Work to complete: Find every line in the records below that holds the word "leczenia", and copy it out.

Exercise inputs:
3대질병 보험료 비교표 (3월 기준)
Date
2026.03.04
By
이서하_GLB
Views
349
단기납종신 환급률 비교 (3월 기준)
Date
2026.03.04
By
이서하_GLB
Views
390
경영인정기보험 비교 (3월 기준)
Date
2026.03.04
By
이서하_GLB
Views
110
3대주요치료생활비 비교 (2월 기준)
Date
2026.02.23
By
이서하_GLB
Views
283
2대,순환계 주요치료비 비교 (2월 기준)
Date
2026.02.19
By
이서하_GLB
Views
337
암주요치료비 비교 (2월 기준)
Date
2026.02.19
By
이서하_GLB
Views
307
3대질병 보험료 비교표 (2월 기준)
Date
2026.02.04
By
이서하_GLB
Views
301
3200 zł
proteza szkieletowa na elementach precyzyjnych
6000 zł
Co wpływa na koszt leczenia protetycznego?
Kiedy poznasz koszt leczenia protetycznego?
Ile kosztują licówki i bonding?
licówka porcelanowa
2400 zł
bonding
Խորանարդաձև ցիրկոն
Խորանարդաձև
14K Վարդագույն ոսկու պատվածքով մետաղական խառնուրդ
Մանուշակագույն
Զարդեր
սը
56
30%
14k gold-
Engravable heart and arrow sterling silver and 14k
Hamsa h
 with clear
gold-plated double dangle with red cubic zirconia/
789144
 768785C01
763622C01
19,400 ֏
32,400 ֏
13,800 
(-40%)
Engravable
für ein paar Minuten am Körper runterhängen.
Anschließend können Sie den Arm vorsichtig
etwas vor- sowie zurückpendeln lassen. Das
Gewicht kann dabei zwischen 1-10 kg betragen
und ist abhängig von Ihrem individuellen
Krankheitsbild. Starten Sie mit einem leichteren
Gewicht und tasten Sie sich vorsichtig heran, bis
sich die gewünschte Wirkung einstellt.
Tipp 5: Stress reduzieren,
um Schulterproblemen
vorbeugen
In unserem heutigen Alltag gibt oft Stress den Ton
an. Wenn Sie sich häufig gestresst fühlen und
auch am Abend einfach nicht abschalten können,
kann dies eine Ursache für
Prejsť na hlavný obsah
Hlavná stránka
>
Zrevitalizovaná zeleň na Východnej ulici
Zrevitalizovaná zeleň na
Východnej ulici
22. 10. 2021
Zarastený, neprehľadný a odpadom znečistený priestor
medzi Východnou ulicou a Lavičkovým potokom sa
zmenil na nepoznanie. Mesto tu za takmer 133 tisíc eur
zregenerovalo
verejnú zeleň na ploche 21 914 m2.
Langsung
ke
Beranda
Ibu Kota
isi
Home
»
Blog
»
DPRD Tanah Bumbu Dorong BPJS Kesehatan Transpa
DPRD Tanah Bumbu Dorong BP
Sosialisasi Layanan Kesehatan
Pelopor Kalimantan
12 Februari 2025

* * *

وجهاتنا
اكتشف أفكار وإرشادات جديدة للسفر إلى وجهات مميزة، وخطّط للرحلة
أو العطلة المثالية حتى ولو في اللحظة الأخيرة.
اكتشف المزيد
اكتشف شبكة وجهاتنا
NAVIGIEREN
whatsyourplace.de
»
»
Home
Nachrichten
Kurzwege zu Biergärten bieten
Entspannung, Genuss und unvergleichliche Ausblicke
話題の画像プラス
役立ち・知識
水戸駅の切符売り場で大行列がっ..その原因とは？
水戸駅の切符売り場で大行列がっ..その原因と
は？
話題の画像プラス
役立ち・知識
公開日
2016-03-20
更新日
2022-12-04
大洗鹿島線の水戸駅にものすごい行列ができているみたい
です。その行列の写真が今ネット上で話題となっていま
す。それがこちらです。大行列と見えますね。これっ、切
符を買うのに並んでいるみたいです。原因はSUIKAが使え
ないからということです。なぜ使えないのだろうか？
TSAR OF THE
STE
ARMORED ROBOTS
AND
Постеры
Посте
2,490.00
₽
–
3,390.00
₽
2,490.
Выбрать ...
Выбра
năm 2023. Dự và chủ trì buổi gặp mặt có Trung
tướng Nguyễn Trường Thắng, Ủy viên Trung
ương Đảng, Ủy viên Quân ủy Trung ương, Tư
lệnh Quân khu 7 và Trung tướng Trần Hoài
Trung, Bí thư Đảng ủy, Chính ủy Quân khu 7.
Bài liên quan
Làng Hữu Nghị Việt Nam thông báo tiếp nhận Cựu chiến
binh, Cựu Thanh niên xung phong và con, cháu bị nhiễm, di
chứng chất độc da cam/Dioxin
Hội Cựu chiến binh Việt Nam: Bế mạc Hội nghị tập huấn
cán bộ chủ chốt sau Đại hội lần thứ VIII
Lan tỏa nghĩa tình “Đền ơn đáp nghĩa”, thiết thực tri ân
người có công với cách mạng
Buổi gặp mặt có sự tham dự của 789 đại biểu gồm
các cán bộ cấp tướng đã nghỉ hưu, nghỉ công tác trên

==

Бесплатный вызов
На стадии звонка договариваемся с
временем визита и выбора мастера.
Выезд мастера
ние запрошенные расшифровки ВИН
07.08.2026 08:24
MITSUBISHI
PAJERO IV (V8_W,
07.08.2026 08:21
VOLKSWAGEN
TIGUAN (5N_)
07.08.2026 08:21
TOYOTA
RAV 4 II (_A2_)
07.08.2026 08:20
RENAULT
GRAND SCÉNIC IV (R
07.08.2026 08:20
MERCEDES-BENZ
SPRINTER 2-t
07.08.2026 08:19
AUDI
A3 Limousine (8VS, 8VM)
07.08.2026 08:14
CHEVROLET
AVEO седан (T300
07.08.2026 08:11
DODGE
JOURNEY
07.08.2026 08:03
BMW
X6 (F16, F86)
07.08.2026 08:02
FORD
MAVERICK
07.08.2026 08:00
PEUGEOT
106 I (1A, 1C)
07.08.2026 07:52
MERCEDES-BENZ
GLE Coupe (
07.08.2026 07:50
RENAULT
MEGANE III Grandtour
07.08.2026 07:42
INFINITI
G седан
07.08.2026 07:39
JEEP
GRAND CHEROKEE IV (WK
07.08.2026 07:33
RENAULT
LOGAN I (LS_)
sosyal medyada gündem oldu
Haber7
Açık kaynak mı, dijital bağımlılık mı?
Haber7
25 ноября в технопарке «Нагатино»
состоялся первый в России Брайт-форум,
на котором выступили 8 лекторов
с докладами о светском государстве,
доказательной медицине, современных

Solution:
Co wpływa na koszt leczenia protetycznego?
Kiedy poznasz koszt leczenia protetycznego?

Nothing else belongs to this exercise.